* **Problem requirements**:
From the listing, collect all lines containing the word "Body".

* **Data for the task**:
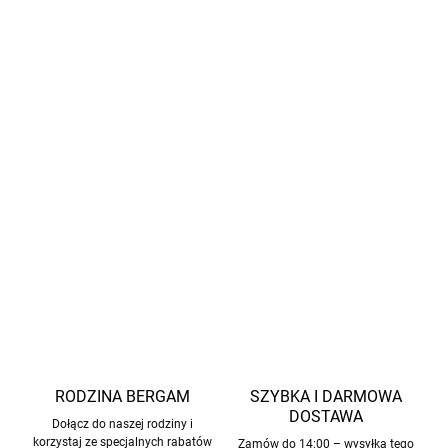
Certyfikat:
STANDARD 100 od OEKO-TEX® (1876-284
DTI) – gwarancja bezpieczeństwa materiału.
Gramatura:
240 g/m² –
idealna jako
warstwa
izolacyjna
na chłodniejsze dni.
Wełna używana w produktach firmy
Smallstuff
gwarantuje etyczne traktowanie zwierząt i
brak
mulesingu.
INFORMACJE SZCZEGÓŁOWE
ZADAJ PYTANIE
POWIADOM MNIE
RODZINA BERGAM
SZYBKA I DARMOWA
DOSTAWA
Dołącz do naszej rodziny i
korzystaj ze specjalnych rabatów
Zamów do 14:00 – wysyłka tego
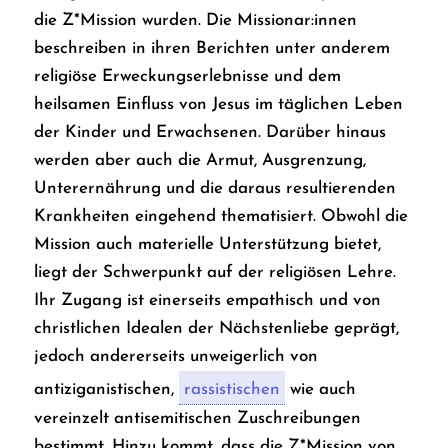
die Z*Mission wurden. Die Missionar:innen
beschreiben in ihren Berichten unter anderem
religiöse Erweckungserlebnisse und dem
heilsamen Einfluss von Jesus im täglichen Leben
der Kinder und Erwachsenen. Darüber hinaus
werden aber auch die Armut, Ausgrenzung,
Unterernährung und die daraus resultierenden
Krankheiten eingehend thematisiert. Obwohl die
Mission auch materielle Unterstützung bietet,
liegt der Schwerpunkt auf der religiösen Lehre.
Ihr Zugang ist einerseits empathisch und von
christlichen Idealen der Nächstenliebe geprägt,
jedoch andererseits unweigerlich von
antiziganistischen,
rassistischen
wie auch
vereinzelt antisemitischen Zuschreibungen
bestimmt. Hinzu kommt, dass die Z*Mission von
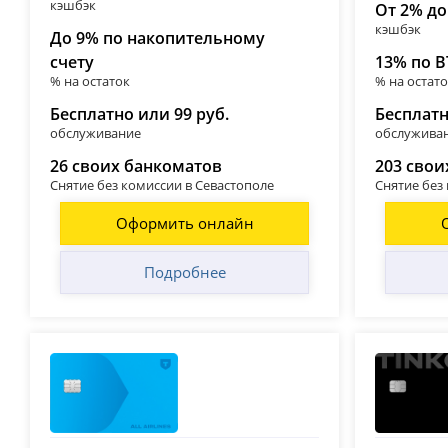
кэшбэк
От 2% до
кэшбэк
До 9% по накопительному
счету
13% по В
% на остаток
% на остат
Бесплатно или 99 руб.
Бесплат
обслуживание
обслужива
26 своих банкоматов
203 свои
Снятие без комиссии в Севастополе
Снятие без
Оформить онлайн
Подробнее
Т-Банк (Тинькофф)
Т-Банк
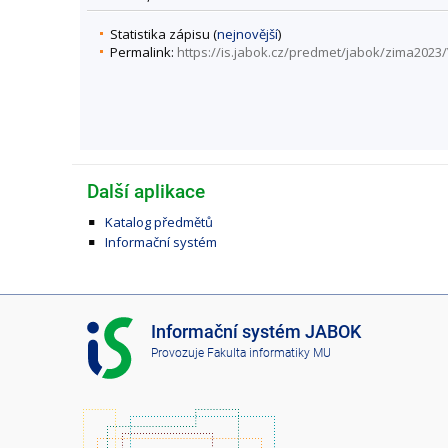
Statistika zápisu (
nejnovější
)
Permalink:
https://is.jabok.cz/predmet/jabok/zima2023
Další aplikace
Katalog předmětů
Informační systém
I
Informační systém JABOK
S
Provozuje
Fakulta informatiky MU
J
A
B
O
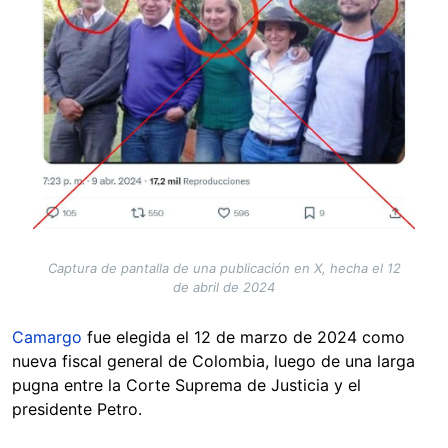
Captura de pantalla de una publicación en X, hecha el 12
de abril de 2024
Camargo
fue elegida el 12 de marzo de 2024 como
nueva fiscal general de Colombia, luego de una larga
pugna entre la Corte Suprema de Justicia y el
presidente Petro.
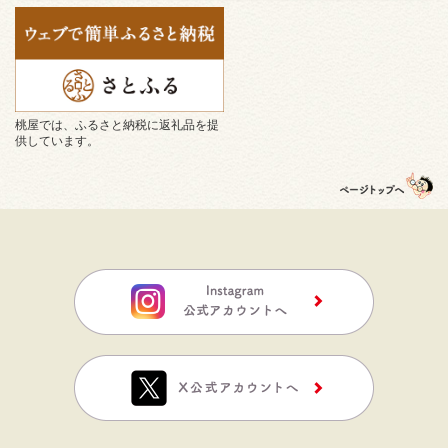
桃屋では、ふるさと納税に返礼品を提
供しています。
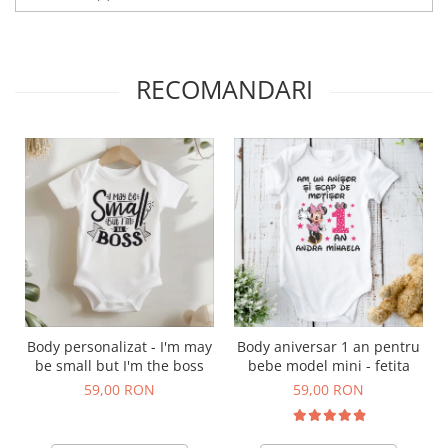
RECOMANDARI
Body personalizat - I'm may
Body aniversar 1 an pentru
be small but I'm the boss
bebe model mini - fetita
59,00 RON
59,00 RON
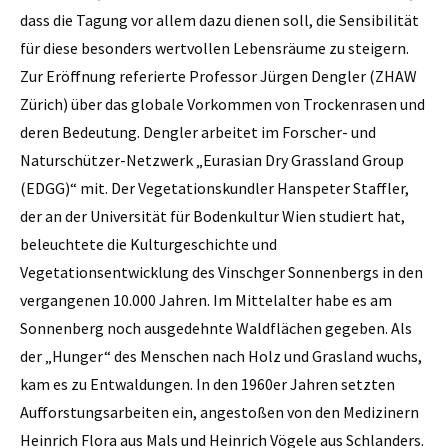
dass die Tagung vor allem dazu dienen soll, die Sensibilität
für diese besonders wertvollen Lebensräume zu steigern.
Zur Eröffnung referierte Professor Jürgen Dengler (ZHAW
Zürich) über das globale Vorkommen von Trockenrasen und
deren Bedeutung. Dengler arbeitet im Forscher- und
Naturschützer-Netzwerk „Eurasian Dry Grassland Group
(EDGG)“ mit. Der Vegetationskundler Hanspeter Staffler,
der an der Universität für Bodenkultur Wien studiert hat,
beleuchtete die Kulturgeschichte und
Vegetationsentwicklung des Vinschger Sonnenbergs in den
vergangenen 10.000 Jahren. Im Mittelalter habe es am
Sonnenberg noch ausgedehnte Waldflächen gegeben. Als
der „Hunger“ des Menschen nach Holz und Grasland wuchs,
kam es zu Entwaldungen. In den 1960er Jahren setzten
Aufforstungsarbeiten ein, angestoßen von den Medizinern
Heinrich Flora aus Mals und Heinrich Vögele aus Schlanders.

* **Exercise output**:
Body personalizat - I'm may
Body aniversar 1 an pentru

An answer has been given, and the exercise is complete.